### EXTRACTED RECORDS
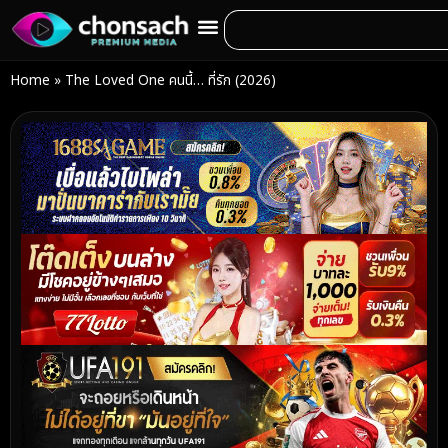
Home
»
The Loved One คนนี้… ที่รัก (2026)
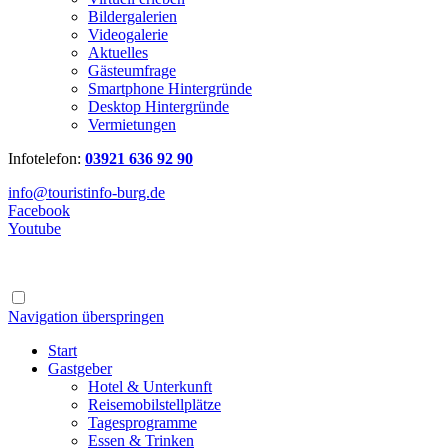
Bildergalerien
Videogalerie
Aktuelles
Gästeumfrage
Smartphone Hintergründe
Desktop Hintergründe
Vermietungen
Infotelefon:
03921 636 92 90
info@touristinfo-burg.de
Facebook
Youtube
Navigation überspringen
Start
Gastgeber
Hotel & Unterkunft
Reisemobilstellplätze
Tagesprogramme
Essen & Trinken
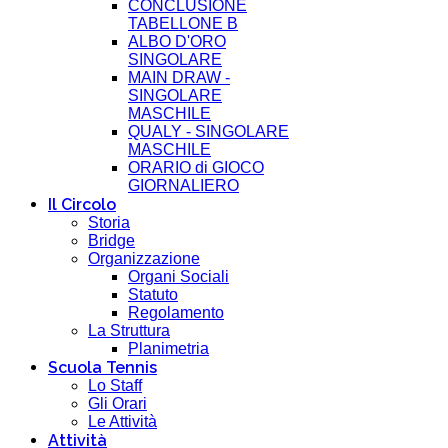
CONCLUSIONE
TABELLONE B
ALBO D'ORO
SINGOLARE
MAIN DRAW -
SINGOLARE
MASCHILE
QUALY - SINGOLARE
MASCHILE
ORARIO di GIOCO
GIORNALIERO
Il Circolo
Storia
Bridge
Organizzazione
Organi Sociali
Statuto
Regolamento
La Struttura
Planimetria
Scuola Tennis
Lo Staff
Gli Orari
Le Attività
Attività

---

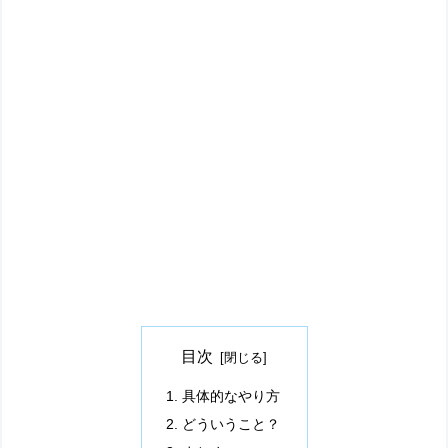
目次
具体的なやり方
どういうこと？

* * *

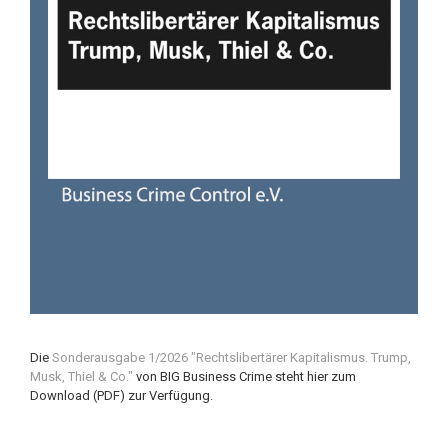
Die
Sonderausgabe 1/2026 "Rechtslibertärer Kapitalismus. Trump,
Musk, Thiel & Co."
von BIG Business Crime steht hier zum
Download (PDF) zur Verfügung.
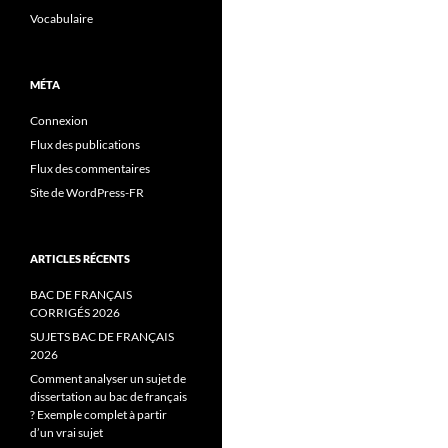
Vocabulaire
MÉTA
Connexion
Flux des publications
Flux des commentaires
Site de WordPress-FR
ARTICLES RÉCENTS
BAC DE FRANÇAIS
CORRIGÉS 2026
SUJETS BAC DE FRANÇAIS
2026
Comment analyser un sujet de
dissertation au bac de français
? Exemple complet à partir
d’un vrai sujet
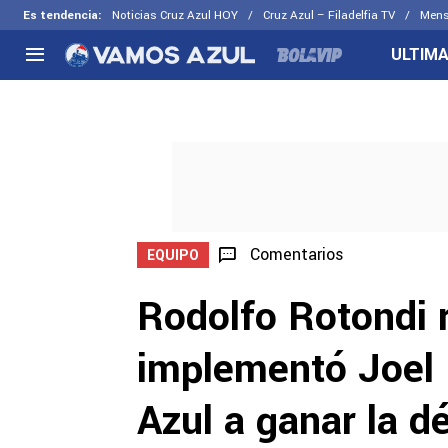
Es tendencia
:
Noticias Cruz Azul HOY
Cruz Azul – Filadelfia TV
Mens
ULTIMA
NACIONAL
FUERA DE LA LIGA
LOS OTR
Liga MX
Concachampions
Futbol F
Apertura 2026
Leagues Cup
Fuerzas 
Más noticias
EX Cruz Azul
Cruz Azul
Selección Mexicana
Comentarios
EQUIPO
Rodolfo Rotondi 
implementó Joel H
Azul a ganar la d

### WHAT YOU NEED TO DO
All lines in the listing above from the line containing "Más noticias" to the line containing "Azul a ganar la d", inclusive, should be retyped exactly; no other lines should appear.

### EXERCISE RESULT
Más noticias
EX Cruz Azul
Cruz Azul
Selección Mexicana
Comentarios
EQUIPO
Rodolfo Rotondi 
implementó Joel H
Azul a ganar la d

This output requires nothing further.